Sans aucun doute. Certes, des pays de l'Union européenne (UE) mènent une politique anti-LGBT, mais ceux-là se comptent sur les doigts d'une main : la Hongrie et la Slovaquie, notamment. L'écrasante majorité des États de l'UE sont pour une inclusion complète des personnes LGBT+ dans la société, au nom de l'universalisme hérité des Lumières.

  • À vous lire, l'état des droits LGBT+ est un excellent indicateur de la santé d'une démocratie

La relation est directe : là où la démocratie est absente ou en crise, les droits LGBT+ sont systématiquement attaqués. Nous avons vécu cinquante ans de progrès formidables, avec la dépénalisation de l'homosexualité dans les deux tiers du monde, la reconnaissance de la transidentité et de l'homoparentalité dans de nombreux pays… et nous pensions que ces avancées étaient acquises. En réalité, depuis une dizaine d'années, nous observons une crispation et un recul des droits dans un certain nombre de pays sur tous les continents. Cela est lié tout à la fois au mouvement de balancier de l'histoire, à la crise de la démocratie, ainsi qu'à la montée d'un sentiment anti-occidental.

  • Vous définissez trois ingrédients nécessaires à l'avancée des sujets LGBTQI+ : la démocratie, la prospérité économique, mais aussi la sécularisation de la société. Cette dernière, la laïcité, a aujourd'hui mauvaise presse y compris dans certains milieux queers…

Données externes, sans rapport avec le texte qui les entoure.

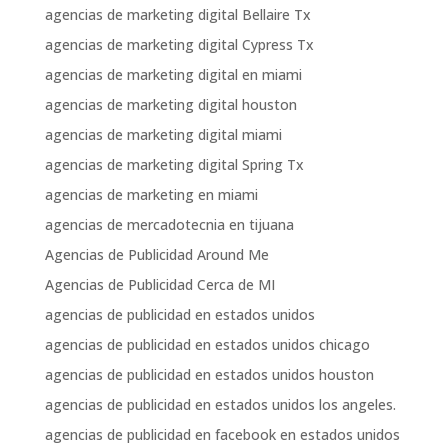
agencias de marketing digital Bellaire Tx
agencias de marketing digital Cypress Tx
agencias de marketing digital en miami
agencias de marketing digital houston
agencias de marketing digital miami
agencias de marketing digital Spring Tx
agencias de marketing en miami
agencias de mercadotecnia en tijuana
Agencias de Publicidad Around Me
Agencias de Publicidad Cerca de MI
agencias de publicidad en estados unidos
agencias de publicidad en estados unidos chicago
agencias de publicidad en estados unidos houston
agencias de publicidad en estados unidos los angeles.
agencias de publicidad en facebook en estados unidos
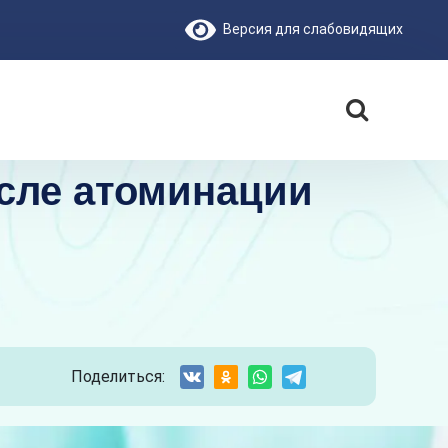
Версия для слабовидящих
осле атоминации
Поделиться:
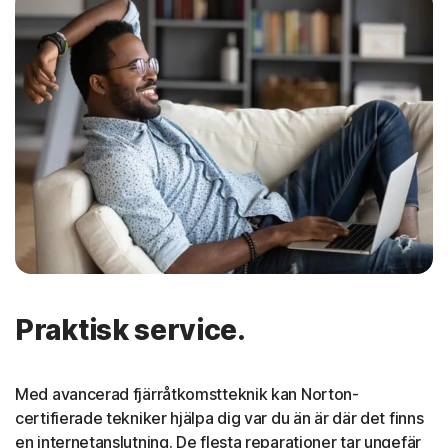
Praktisk service.
Med avancerad fjärråtkomstteknik kan Norton-
certifierade tekniker hjälpa dig var du än är där det finns
en internetanslutning. De flesta reparationer tar ungefär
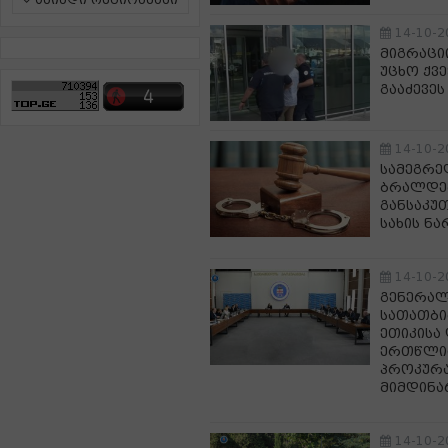
ამინდი რეგიონებში
14-10-2
მიგრაცი
უცხო ქვ
გააძევეს
14-10-2
სამეგრე
ბრალდებ
განსაკუ
სახის ნ
14-10-2
გენერალ
სათათბი
ეთიკისა 
ერთწლია
პროკურა
მიმდინა
14-10-2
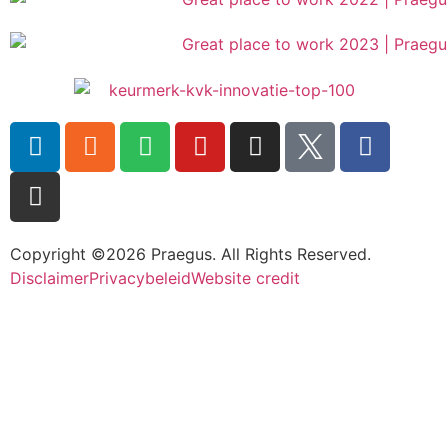
Copyright ©2026 Praegus. All Rights Reserved.
Disclaimer
Privacybeleid
Website credit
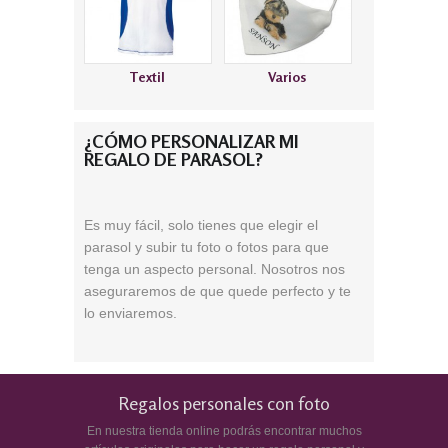
Textil
Varios
¿CÓMO PERSONALIZAR MI
REGALO DE PARASOL?
Es muy fácil, solo tienes que elegir el
parasol y subir tu foto o fotos para que
tenga un aspecto personal. Nosotros nos
aseguraremos de que quede perfecto y te
lo enviaremos.
Regalos personales con foto
En nuestra tienda online podrás encontrar muchos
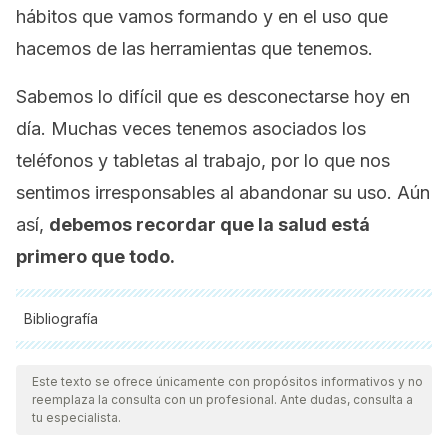
hábitos que vamos formando y en el uso que
hacemos de las herramientas que tenemos.
Sabemos lo difícil que es desconectarse hoy en
día. Muchas veces tenemos asociados los
teléfonos y tabletas al trabajo, por lo que nos
sentimos irresponsables al abandonar su uso. Aún
así,
debemos recordar que la salud está
primero que todo.
Bibliografía
Todas las fuentes citadas fueron revisadas a profundidad por
nuestro equipo, para asegurar su calidad, confiabilidad,
Este texto se ofrece únicamente con propósitos informativos y no
reemplaza la consulta con un profesional. Ante dudas, consulta a
vigencia y validez.
La bibliografía de este artículo fue
tu especialista.
considerada confiable y de precisión académica o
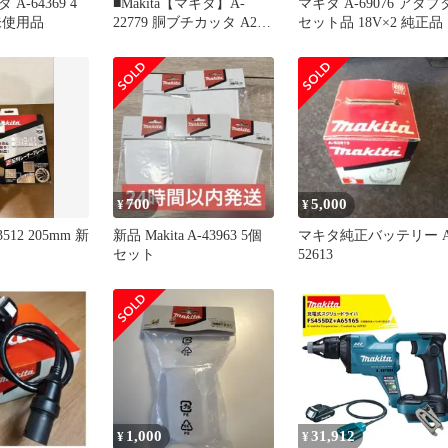
タ A-64369 4
■Makita【マキタ】A-
マキタ A-69076 アダプ
未使用品
22779 胴ブチカッタ A25-
セット品 18V×2 純正品
3073、A25-3074
700
5,000
¥
¥
512 205mm 新
新品 Makita A-43963 5個
マキタ純正バッテリー A
セット
52613
1,000
31,912
¥
¥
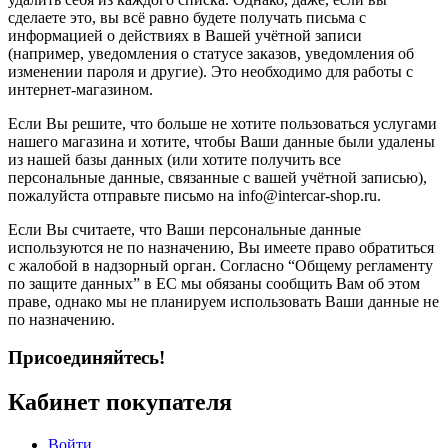
сделаете это, вы всё равно будете получать письма с
информацией о действиях в Вашей учётной записи
(например, уведомления о статусе заказов, уведомления об
изменении пароля и другие). Это необходимо для работы с
интернет-магазином.
Если Вы решите, что больше не хотите пользоваться услугами
нашего магазина и хотите, чтобы Ваши данные были удалены
из нашей базы данных (или хотите получить все
персональные данные, связанные с вашей учётной записью),
пожалуйста отправьте письмо на info@intercar-shop.ru.
Если Вы считаете, что Ваши персональные данные
используются не по назначению, Вы имеете право обратиться
с жалобой в надзорный орган. Согласно “Общему регламенту
по защите данных” в ЕС мы обязаны сообщить Вам об этом
праве, однако мы не планируем использовать Ваши данные не
по назначению.
Присоединяйтесь!
Кабинет покупателя
Войти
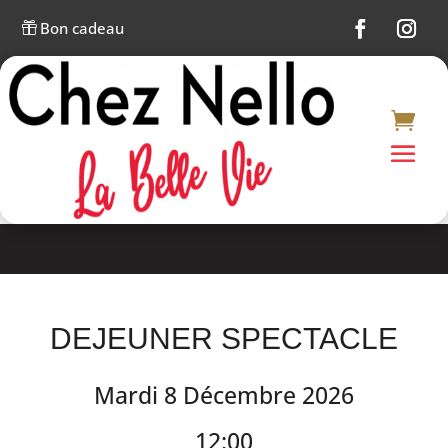
Bon cadeau

DEJEUNER SPECTACLE
Mardi 8 Décembre 2026
12:00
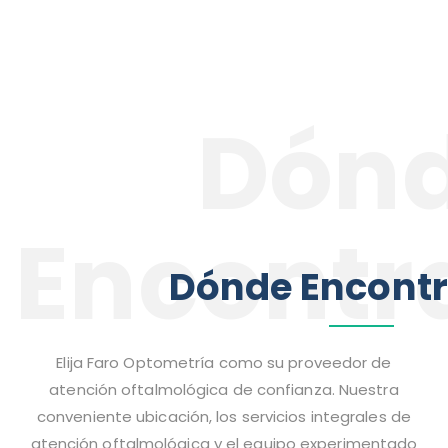
Dón
Encontr
Dónde Encont
Elija Faro Optometría como su proveedor de
atención oftalmológica de confianza. Nuestra
conveniente ubicación, los servicios integrales de
atención oftalmológica y el equipo experimentado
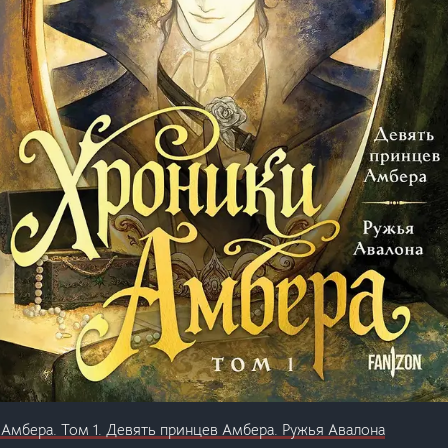
Амбера. Том 1. Девять принцев Амбера. Ружья Авалона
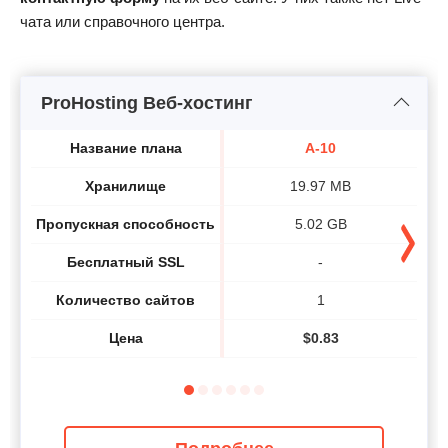
чата или справочного центра.
ProHosting Веб-хостинг
Название плана
A-10
Хранилище
19.97 MB
Пропускная способность
5.02 GB
Бесплатный SSL
-
Количество сайтов
1
Цена
$
0.83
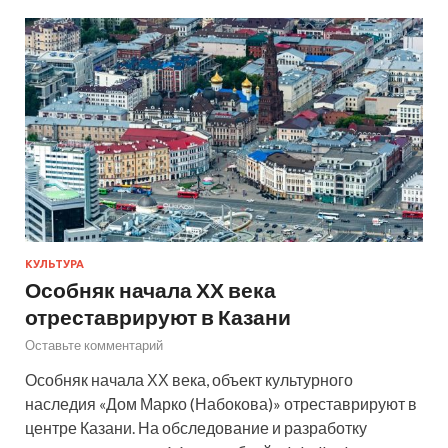
КУЛЬТУРА
Особняк начала ХХ века
отреставрируют в Казани
Оставьте комментарий
Особняк начала ХХ века, объект культурного
наследия «Дом Марко (Набокова)» отреставрируют в
центре Казани. На обследование и разработку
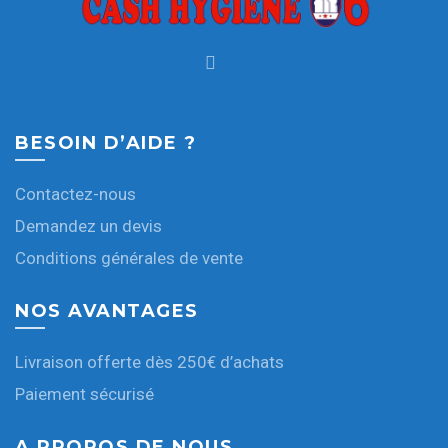
BESOIN D’AIDE ?
Contactez-nous
Demandez un devis
Conditions générales de vente
NOS AVANTAGES
Livraison offerte dès 250€ d’achats
Paiement sécurisé
A PROPOS DE NOUS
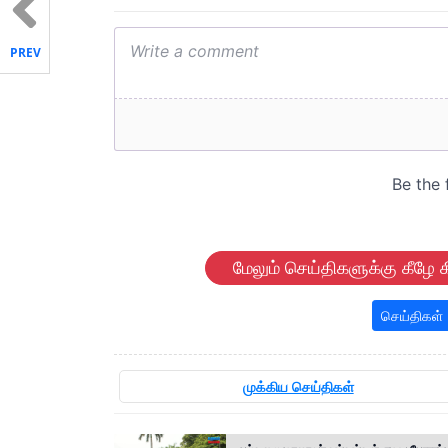
PREV
மேலும் செய்திகளுக்கு கீழே க
செய்திகள்
முக்கிய செய்திகள்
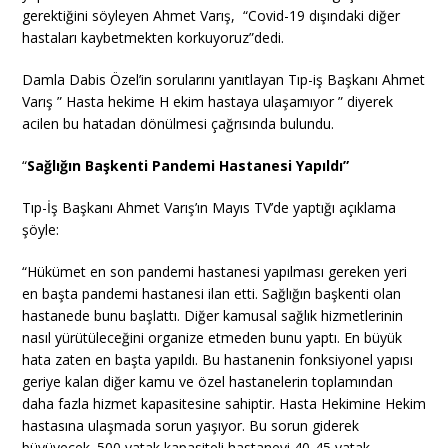
gerektiğini söyleyen Ahmet Varış, “Covid-19 dışındaki diğer
hastaları kaybetmekten korkuyoruz”dedi.
Damla Dabis Özel’in sorularını yanıtlayan Tıp-iş Başkanı Ahmet
Varış ” Hasta hekime H ekim hastaya ulaşamıyor ” diyerek
acilen bu hatadan dönülmesi çağrısında bulundu.
“
Sağlığın Başkenti Pandemi Hastanesi Yapıldı”
Tıp-İş Başkanı Ahmet Varış’ın Mayıs TV’de yaptığı açıklama
şöyle:
“Hükümet en son pandemi hastanesi yapılması gereken yeri
en başta pandemi hastanesi ilan etti. Sağlığın başkenti olan
hastanede bunu başlattı. Diğer kamusal sağlık hizmetlerinin
nasıl yürütüleceğini organize etmeden bunu yaptı. En büyük
hata zaten en başta yapıldı. Bu hastanenin fonksiyonel yapısı
geriye kalan diğer kamu ve özel hastanelerin toplamından
daha fazla hizmet kapasitesine sahiptir. Hasta Hekimine Hekim
hastasına ulaşmada sorun yaşıyor. Bu sorun giderek
büyüyecek. 500 yatak kapasiteli hastaneyi 40-45 yatak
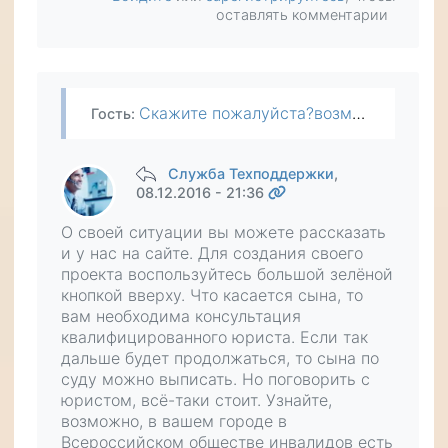
оставлять комментарии
Скажите пожалуйста?возможна ваша помощ в Нижнем Новгороде?Я не могу получать субсидии по инвалидности 2 гр,с 2014 года,так как со мной прописан сын,он учился на дневном,сначала из-за этого я не могла…
Гость
:
Служба Техподдержки
,
08.12.2016 - 21:36
О своей ситуации вы можете рассказать
и у нас на сайте. Для создания своего
проекта воспользуйтесь большой зелёной
кнопкой вверху. Что касается сына, то
вам необходима консультация
квалифицированного юриста. Если так
дальше будет продолжаться, то сына по
суду можно выписать. Но поговорить с
юристом, всё-таки стоит. Узнайте,
возможно, в вашем городе в
Всероссийском обществе инвалидов есть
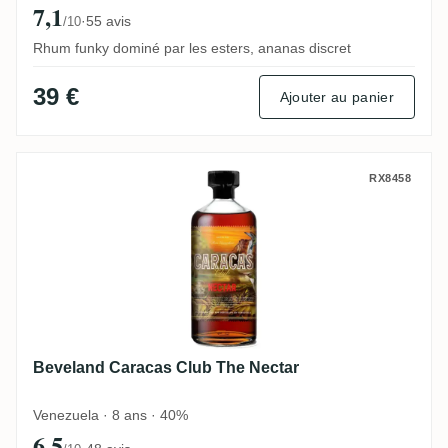
7,1
·
55 avis
/10
Rhum funky dominé par les esters, ananas discret
39 €
Ajouter au panier
Beveland Caracas Club The Nectar
RX8458
Beveland Caracas Club The Nectar
Venezuela · 8 ans · 40%
6,5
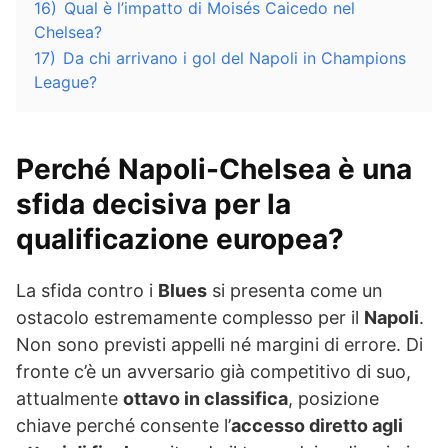
16)
Qual è l’impatto di Moisés Caicedo nel
Chelsea?
17)
Da chi arrivano i gol del Napoli in Champions
League?
Perché Napoli-Chelsea è una
sfida decisiva per la
qualificazione europea?
La sfida contro i
Blues
si presenta come un
ostacolo estremamente complesso per il
Napoli
.
Non sono previsti appelli né margini di errore. Di
fronte c’è un avversario già competitivo di suo,
attualmente
ottavo in classifica
, posizione
chiave perché consente l’
accesso diretto agli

Si l'on regarde la carte des droits LGBTQI+ de l'Ilga, les pays qui les défendent sont bel et bien les plus sécularisés. Les religions monothéistes – le christianisme, le judaïsme et l'islam – sont toutes trois sévères avec l'homosexualité et la transidentité, qu'elles considèrent comme un péché allant à l'encontre d'un ordre naturel dicté par Dieu. Pour les personnes LGBT+, il est donc capital que la loi civile ne soit pas l'application de la loi religieuse.

  • Les religions hostiles aux droits LGBT, c'est à vos yeux une fatalité ?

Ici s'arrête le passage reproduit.